Senado deve votar na próxima terça-feira, em regime de urgência, mudança na Consolidação das Leis do Trabalho (CLT) para considerar perigosa a atividade de quem trabalha em motocicleta. O texto será votado na forma que veio da Câmara.

Originalmente de autoria do senador Marcelo Crivella (PRB-RJ), o projeto (PLS 193/2003) foi motivado por relatório preparado pelo Corpo de Bombeiros de São Paulo, que apontou a ocorrência de grande número de acidentes envolvendo motocicletas e veículos similares, com vítimas fatais ou sérias lesões.

O texto alterava a CLT para incluir entre as atividades perigosas ali relacionadas as de mototaxista, motoboy e motofrete, bem como o serviço comunitário de rua, operado por exemplo por quem efetua ronda noturna em bairro.

Em 2011, o projeto foi aprovado pelo Senado e enviado à Câmara dos Deputados, onde foi aprovado na forma de um substitutivo que apenas acrescenta o seguinte parágrafo ao artigo 193 da CLT: “são também consideradas perigosas as atividades de trabalhador em motocicleta”.

 Definição de atividade perigosa vai propiciar o benefício da aposentadoria especial à categoria (Foto: Arquivo/DL)

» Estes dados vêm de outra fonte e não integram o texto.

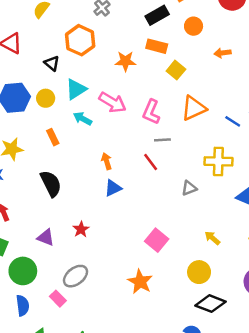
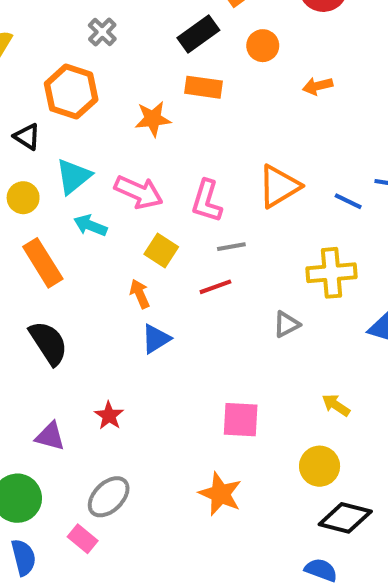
yellow square: (176, 70) -> (161, 251), moved
orange rectangle: (53, 137) -> (43, 263), size x1.6
red line: (151, 162) -> (215, 287), turned -66
pink square: (157, 240) -> (241, 420), turned -30

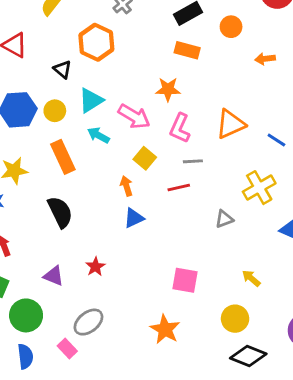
orange star: (153, 119) -> (168, 89), moved
yellow cross: (332, 273) -> (259, 188), turned -32

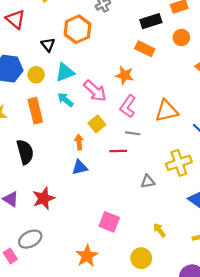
red star: (95, 267) -> (44, 198), size x1.5

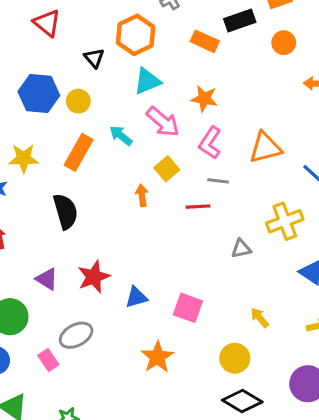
orange rectangle: (145, 49) -> (205, 41), moved
cyan triangle: (65, 72) -> (147, 81), moved
orange rectangle: (35, 111) -> (79, 152), turned 45
blue triangle: (80, 167) -> (136, 297), moved

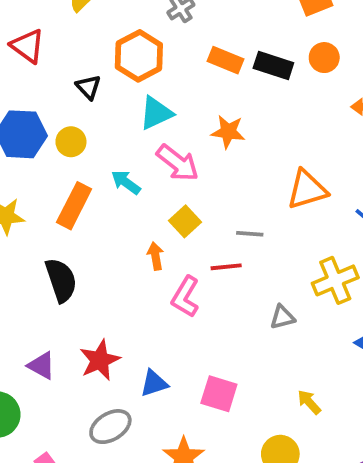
black rectangle: (240, 20) -> (273, 65), moved, turned 40
pink L-shape: (210, 143) -> (185, 297), moved
gray ellipse: (76, 335) -> (110, 427), moved

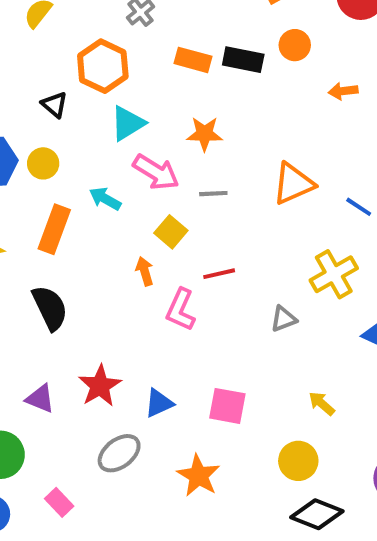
gray line: (250, 234) -> (213, 194), moved

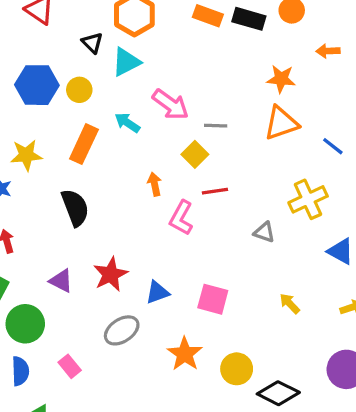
cyan triangle: (128, 123) -> (126, 62), moved
orange star: (204, 134) -> (281, 79), moved
yellow square: (171, 232) -> (195, 154), moved
gray triangle: (284, 319) -> (264, 232), turned 35
yellow circle: (298, 461) -> (237, 369), moved

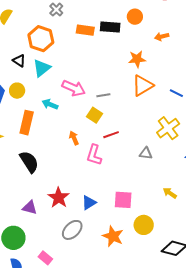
yellow circle: (237, 369) -> (144, 225), moved

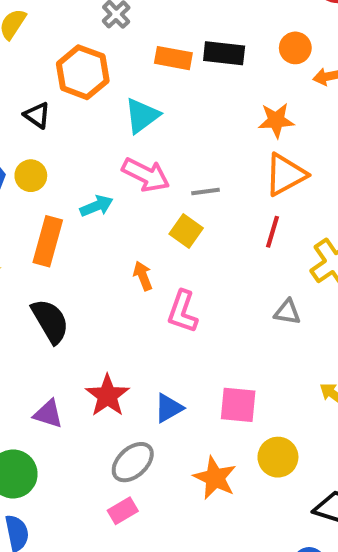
orange circle: (135, 17) -> (295, 48), moved
cyan triangle: (42, 68) -> (142, 116), moved
cyan arrow: (50, 104) -> (96, 206), turned 133
red line: (111, 135) -> (273, 232), moved, turned -56
pink rectangle: (45, 258) -> (123, 511), moved, turned -72

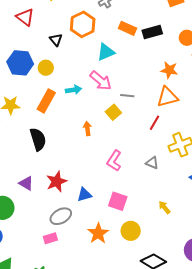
black rectangle: (224, 53) -> (152, 32), turned -36
pink L-shape: (183, 312) -> (114, 161), moved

O substitutivo da Câmara, que ainda depende de parecer da Comissão de Assuntos Sociais (CAS) a ser apresentado em Plenário, é o primeiro item da pauta de votações da próxima terça. Ele entrou na pauta de votações mediante requerimento de urgência apresentado pelo senador Humberto Costa (PT-PE), votado a pedido do senador Paulo Paim (PT-RS).